* **What you should do**
Read through the entries below and return each line with the word "Share".

──────── Data ────────

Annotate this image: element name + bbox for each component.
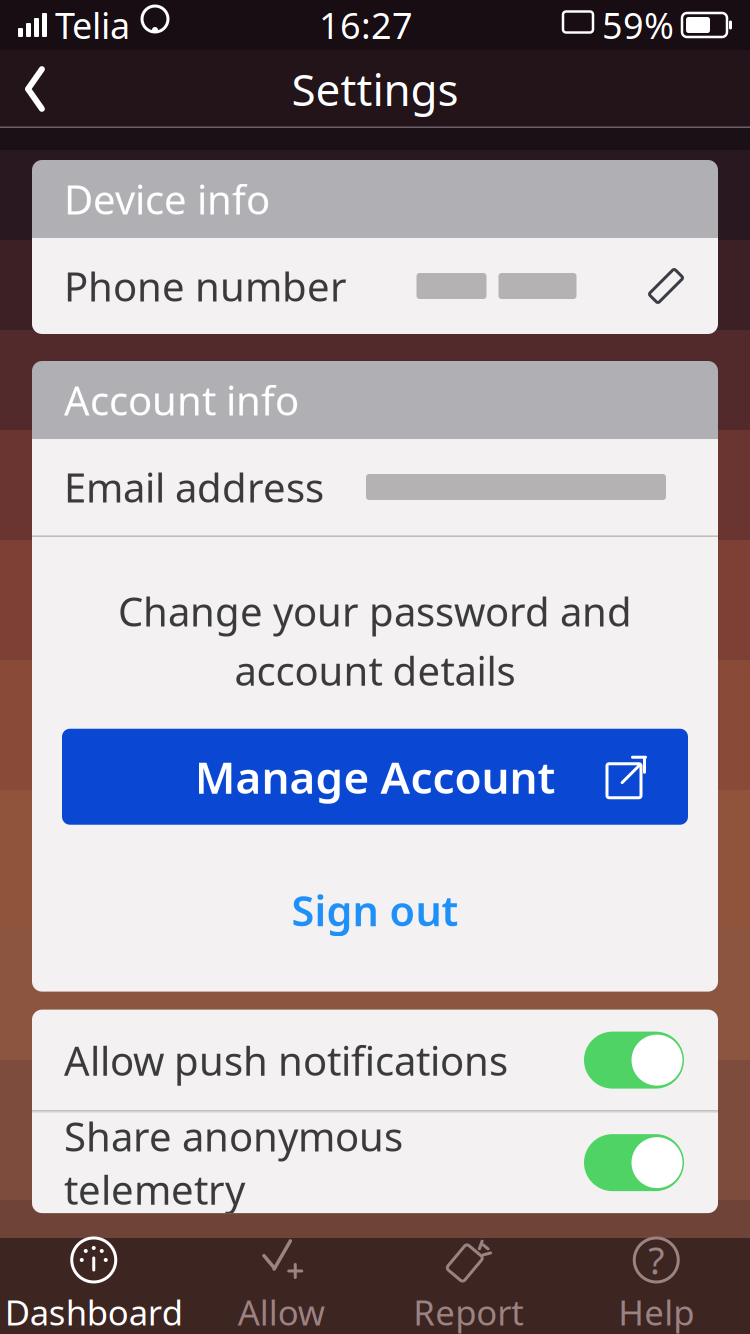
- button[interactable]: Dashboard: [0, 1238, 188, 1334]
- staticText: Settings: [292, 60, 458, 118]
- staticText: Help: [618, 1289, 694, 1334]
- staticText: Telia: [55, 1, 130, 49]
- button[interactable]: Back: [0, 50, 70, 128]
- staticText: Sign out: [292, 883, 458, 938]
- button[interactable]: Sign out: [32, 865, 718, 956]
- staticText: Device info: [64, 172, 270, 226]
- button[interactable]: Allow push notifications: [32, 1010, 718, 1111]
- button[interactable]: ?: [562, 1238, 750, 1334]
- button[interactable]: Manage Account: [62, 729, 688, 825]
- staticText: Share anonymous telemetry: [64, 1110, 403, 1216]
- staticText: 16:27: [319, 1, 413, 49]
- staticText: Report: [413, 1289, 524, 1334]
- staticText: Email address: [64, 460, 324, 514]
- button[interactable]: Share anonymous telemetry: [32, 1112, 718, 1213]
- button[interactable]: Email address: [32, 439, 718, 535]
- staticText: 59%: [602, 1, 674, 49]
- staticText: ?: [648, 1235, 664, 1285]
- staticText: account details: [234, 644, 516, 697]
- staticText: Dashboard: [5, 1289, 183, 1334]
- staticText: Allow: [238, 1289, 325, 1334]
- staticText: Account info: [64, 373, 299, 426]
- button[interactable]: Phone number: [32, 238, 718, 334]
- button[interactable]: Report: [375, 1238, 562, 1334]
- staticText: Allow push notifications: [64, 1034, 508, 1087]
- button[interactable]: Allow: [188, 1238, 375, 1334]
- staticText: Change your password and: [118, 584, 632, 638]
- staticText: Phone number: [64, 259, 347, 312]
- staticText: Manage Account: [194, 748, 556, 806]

────────

* **Solution to this problem**
- staticText: Share anonymous telemetry: [64, 1110, 403, 1216]
- button[interactable]: Share anonymous telemetry: [32, 1112, 718, 1213]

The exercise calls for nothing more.